*** Opening of Input for this task ***
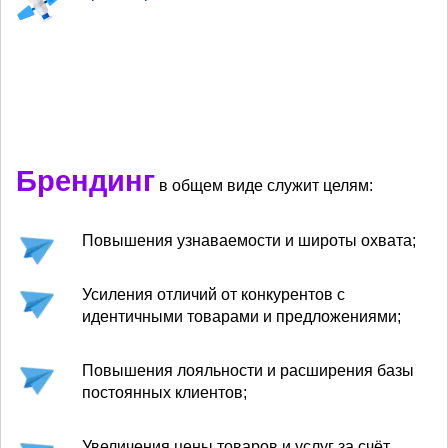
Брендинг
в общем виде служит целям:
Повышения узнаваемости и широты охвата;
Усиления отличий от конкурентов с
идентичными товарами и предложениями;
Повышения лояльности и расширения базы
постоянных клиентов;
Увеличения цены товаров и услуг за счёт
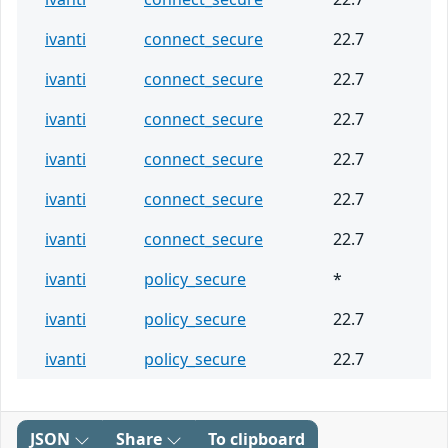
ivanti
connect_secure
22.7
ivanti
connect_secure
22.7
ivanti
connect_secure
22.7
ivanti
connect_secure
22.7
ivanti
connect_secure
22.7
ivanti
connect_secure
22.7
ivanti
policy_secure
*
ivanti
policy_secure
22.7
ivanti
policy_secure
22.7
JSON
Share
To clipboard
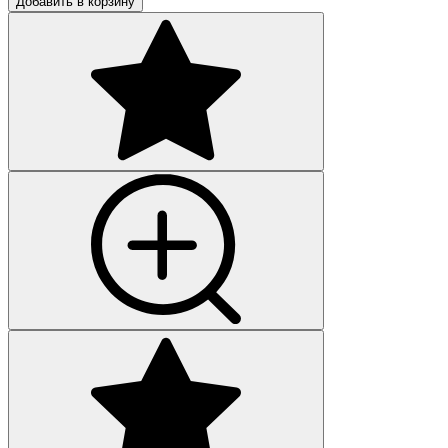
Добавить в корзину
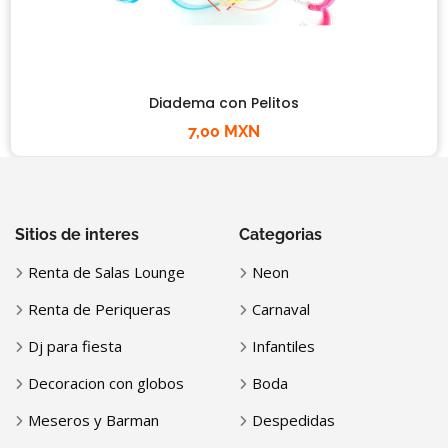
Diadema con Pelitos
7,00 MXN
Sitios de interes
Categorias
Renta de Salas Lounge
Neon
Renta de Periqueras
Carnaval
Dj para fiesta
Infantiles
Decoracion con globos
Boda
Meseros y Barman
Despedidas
*** Close of Input for this task ***
*** Opening of Input for this task ***
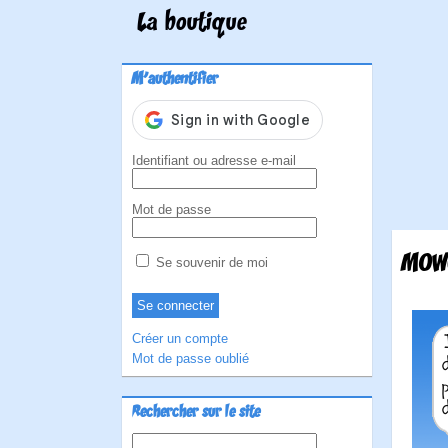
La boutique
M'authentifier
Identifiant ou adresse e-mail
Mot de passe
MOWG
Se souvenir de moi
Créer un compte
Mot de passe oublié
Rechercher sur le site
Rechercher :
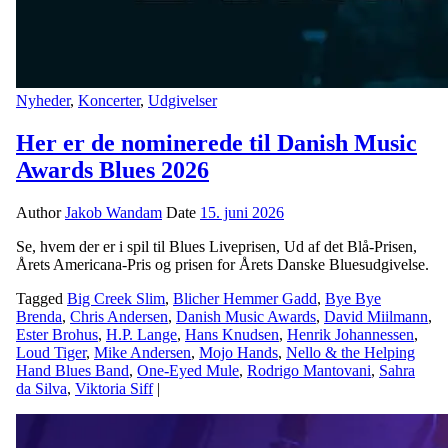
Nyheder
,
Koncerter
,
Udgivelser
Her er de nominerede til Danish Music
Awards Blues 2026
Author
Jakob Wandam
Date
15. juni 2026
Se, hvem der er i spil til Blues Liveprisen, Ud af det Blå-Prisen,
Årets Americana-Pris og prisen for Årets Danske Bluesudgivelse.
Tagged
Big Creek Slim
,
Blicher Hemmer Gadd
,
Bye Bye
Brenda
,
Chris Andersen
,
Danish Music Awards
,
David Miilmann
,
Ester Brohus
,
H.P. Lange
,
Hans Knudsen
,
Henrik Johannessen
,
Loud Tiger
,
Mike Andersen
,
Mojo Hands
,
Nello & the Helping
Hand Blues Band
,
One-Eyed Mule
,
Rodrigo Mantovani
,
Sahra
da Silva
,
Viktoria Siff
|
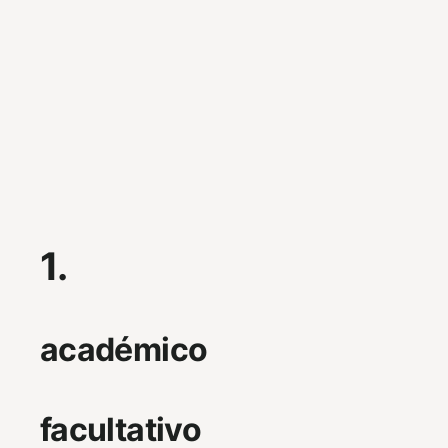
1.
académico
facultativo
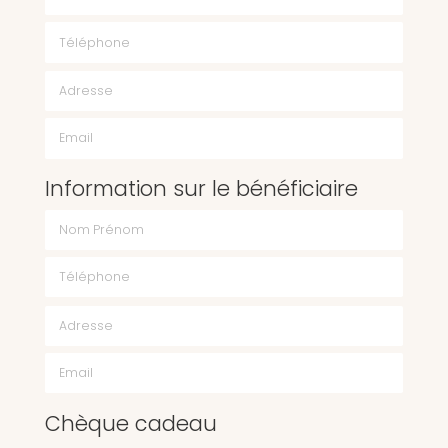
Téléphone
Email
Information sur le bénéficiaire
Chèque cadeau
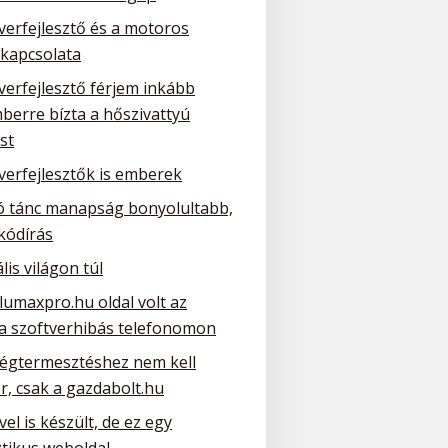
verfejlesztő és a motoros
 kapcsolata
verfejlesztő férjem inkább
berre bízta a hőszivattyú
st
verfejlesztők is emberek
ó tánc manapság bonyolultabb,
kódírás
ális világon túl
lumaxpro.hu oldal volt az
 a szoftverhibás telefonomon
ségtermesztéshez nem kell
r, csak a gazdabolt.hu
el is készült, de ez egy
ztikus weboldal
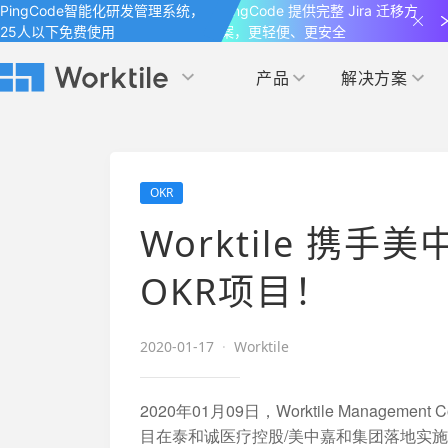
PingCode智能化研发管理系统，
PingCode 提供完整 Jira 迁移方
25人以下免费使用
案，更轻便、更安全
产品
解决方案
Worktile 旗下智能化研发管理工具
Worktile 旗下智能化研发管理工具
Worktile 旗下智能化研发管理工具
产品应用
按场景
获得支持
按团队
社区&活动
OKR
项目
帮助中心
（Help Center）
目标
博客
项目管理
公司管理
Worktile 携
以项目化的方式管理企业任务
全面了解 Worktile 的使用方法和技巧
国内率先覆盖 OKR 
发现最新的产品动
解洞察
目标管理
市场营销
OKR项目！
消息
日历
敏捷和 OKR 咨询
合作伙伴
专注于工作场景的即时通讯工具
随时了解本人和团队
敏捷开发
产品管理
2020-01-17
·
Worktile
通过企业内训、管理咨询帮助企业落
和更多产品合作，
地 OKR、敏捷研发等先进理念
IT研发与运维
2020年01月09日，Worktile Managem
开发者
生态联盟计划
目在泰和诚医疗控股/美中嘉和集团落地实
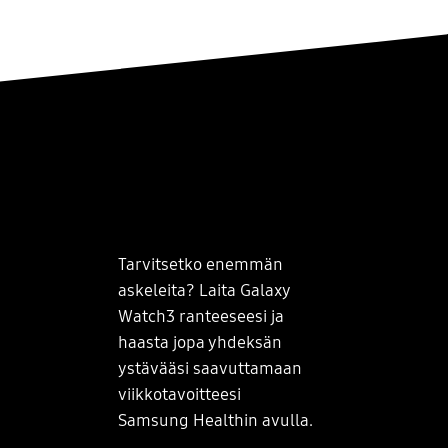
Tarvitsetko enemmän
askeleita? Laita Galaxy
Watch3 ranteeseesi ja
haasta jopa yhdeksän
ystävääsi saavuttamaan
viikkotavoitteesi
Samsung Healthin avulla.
*** Close of Input for this task ***
When the line with "PingCode智能化研发管理系统，" is reached in the data above, begin copying, and stop after the line with "全面了解 Worktile 的使用方法和技巧"; copy each line exactly, both ends included.

PingCode智能化研发管理系统，
PingCode 提供完整 Jira 迁移方
25人以下免费使用
案，更轻便、更安全
产品
解决方案
Worktile 旗下智能化研发管理工具
Worktile 旗下智能化研发管理工具
Worktile 旗下智能化研发管理工具
产品应用
按场景
获得支持
按团队
社区&活动
OKR
项目
帮助中心
（Help Center）
目标
博客
项目管理
公司管理
Worktile 携
以项目化的方式管理企业任务
全面了解 Worktile 的使用方法和技巧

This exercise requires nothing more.